→ **Exercise**:
Transcribe the data verbatim and drop its images.

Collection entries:
^^^^^^^^^^^^^^^^

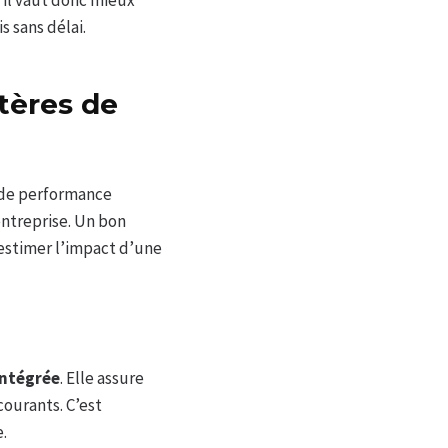
 il vaut donc mieux
s sans délai.
itères de
 de performance
entreprise. Un bon
estimer l’impact d’une
intégrée
. Elle assure
ourants. C’est
e.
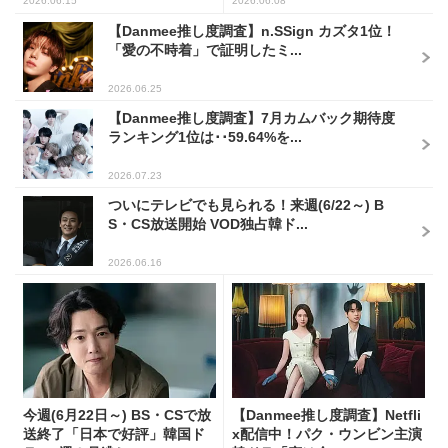
2026.06.15
2026.06.08
【Danmee推し度調査】n.SSign カズタ1位！
「愛の不時着」で証明したミ...
2026.06.25
【Danmee推し度調査】7月カムバック期待度
ランキング1位は･･59.64%を...
2026.07.23
ついにテレビでも見られる！来週(6/22～) B
S・CS放送開始 VOD独占韓ド...
2026.06.16
今週(6月22日～) BS・CSで放
【Danmee推し度調査】Netfli
送終了「日本で好評」韓国ド
x配信中！パク・ウンビン主演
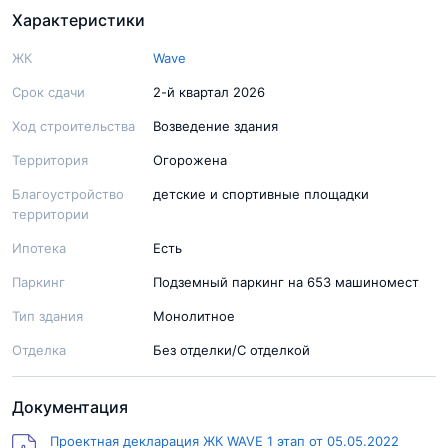
Характеристики
ЖК
Wave
Срок сдачи
2-й квартал 2026
Ход строительства
Возведение здания
Территория
Огорожена
Благоустройство
детские и спортивные площадки
территории
Ипотека
Есть
Паркинг
Подземный паркинг на 653 машиномест
Тип здания
Монолитное
Отделка
Без отделки/С отделкой
Документация
Проектная декларация ЖК WAVE 1 этап от 05.05.2022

^^^^^^^^^^^^^^^^

→ **Output below**:
 il vaut donc mieux
s sans délai.
itères de
 de performance
entreprise. Un bon
estimer l’impact d’une
intégrée
. Elle assure
ourants. C’est
e.
2026.06.15
2026.06.08
【Danmee推し度調査】n.SSign カズタ1位！
「愛の不時着」で証明したミ...
2026.06.25
【Danmee推し度調査】7月カムバック期待度
ランキング1位は･･59.64%を...
2026.07.23
ついにテレビでも見られる！来週(6/22～) B
S・CS放送開始 VOD独占韓ド...
2026.06.16
今週(6月22日～) BS・CSで放
【Danmee推し度調査】Netfli
送終了「日本で好評」韓国ド
x配信中！パク・ウンビン主演
Характеристики
ЖК
Wave
Срок сдачи
2-й квартал 2026
Ход строительства
Возведение здания
Территория
Огорожена
Благоустройство
детские и спортивные площадки
территории
Ипотека
Есть
Паркинг
Подземный паркинг на 653 машиномест
Тип здания
Монолитное
Отделка
Без отделки/С отделкой
Документация
Проектная декларация ЖК WAVE 1 этап от 05.05.2022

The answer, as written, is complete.